We're not going to get segregated infrastructure in the UK that prioritises bikes over motors, or even gives equality. The best we can hope for is safer road design that accomodates all types of vehicles, although I'm not confident that that's very likely either.

posted by Matt eaton [399 posts]
10th August 2014 - 21:37

57 Likes

Matt eaton wrote:
Umm... I'm always a little wary of this approach from cycle-safety campainers asking for shared use paths and the such.

They're not. They're asking for the cycle lane to be finished, not for a bit of paint on the pavement or a shared use sign.

This is what they're complaining about -

https://www.google.co.uk/maps/@51.522135,-0.1075,3a,75y,72.15h,72.66t/data=!3m4!1e1!3m2!1siGseJLcgD-ybKFqi5_urvA!2e0

That's the cycle lane on the Camden side, with a fence across it to stop cyclists using it! Move up the road another twenty feet and you're on the railway bridge crossing the tracks for Farringdon Station, it's narrow and exceptionally busy, sometimes there's not even room to filter through. You may also recognise the junction from a certain infamous youtube video involving a white Audi...

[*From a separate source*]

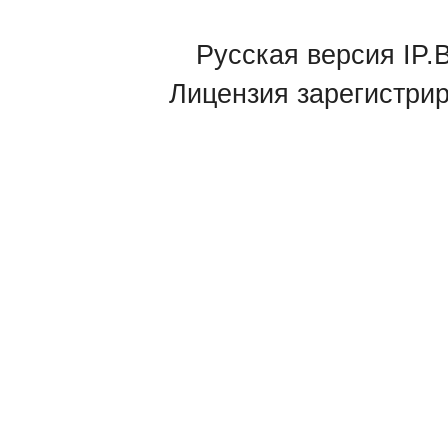
Русская версия IP.B
Лицензия зарегистри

The pavement on the left is massive and actually has relatively little footfall. The cycle track was meant to continue over the bridge as a dedicated space, not shared use.

posted by bikebot [586 posts]
11th August 2014 - 0:21

53 Likes

bikebot wrote:

The pavement on the left is massive and actually has relatively little footfall. The cycle track was meant to continue over the bridge as a dedicated space, not shared use.

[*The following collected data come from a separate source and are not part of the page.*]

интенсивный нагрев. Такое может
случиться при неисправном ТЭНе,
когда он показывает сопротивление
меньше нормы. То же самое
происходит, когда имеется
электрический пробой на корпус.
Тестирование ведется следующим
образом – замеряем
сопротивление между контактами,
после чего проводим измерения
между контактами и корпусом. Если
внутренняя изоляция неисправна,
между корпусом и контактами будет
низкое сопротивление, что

I am genuinely confused from looking at Google Streetview. Was the deceased going East?

posted by Ush [409 posts]
11th August 2014 - 3:35

33 Likes

Having cycled in London just once Yesterday. The roads are appalling, poor quality in places. What's with cycle lanes starting then just disappearing, only to re start a little later. The traffic is bedlam. I am not surprised there aren't more serious injuries and deaths.

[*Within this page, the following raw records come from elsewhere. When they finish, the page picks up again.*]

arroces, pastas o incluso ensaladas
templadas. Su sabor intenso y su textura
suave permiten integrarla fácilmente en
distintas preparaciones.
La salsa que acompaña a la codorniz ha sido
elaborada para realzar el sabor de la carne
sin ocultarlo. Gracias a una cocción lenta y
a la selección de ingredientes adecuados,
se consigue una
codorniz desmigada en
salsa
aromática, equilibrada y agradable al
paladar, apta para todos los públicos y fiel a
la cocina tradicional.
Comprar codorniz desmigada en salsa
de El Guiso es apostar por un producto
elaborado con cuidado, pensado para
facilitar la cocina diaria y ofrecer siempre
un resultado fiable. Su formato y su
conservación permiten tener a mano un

It's going to take decades to provide decent continuous cycle lanes in London! Successive government will just drag their heels.

I am so glad I live out in the sticks where I can choose quiet lanes to cycle down.

posted by CXR94Di2 [150 posts]
11th August 2014 - 6:19

34 Likes

CXR94Di2 wrote:
Having cycled in London just once Yesterday. The roads are appalling, poor quality in places. What's with cycle lanes starting then just disappearing, only to re start a little later. The traffic is bedlam. I am not surprised there aren't more serious injuries and deaths.

It's going to take decades to provide decent continuous cycle lanes in London! Successive government will just drag their heels.

I am so glad I live out in the sticks where I can choose quiet lanes to cycle down.

Yep, sadly it probably will take decades. I've used the weight loss argument before, why does anyone think they can lose weight ten times faster than they put it on? The mess we have took decades to build, it will take as long to fix.

It doesn't change the need to keep campaigning, and some of the infrastructure in the pipeline to be built in the next year or two is starting to fall into the "not actually that bad" category.

posted by bikebot [586 posts]
11th August 2014 - 6:33

38 Likes

Ush wrote:
bikebot wrote:

The pavement on the left is massive and actually has relatively little footfall. The cycle track was meant to continue over the bridge as a dedicated space, not shared use.

I am genuinely confused from looking at Google Streetview. Was the deceased going East?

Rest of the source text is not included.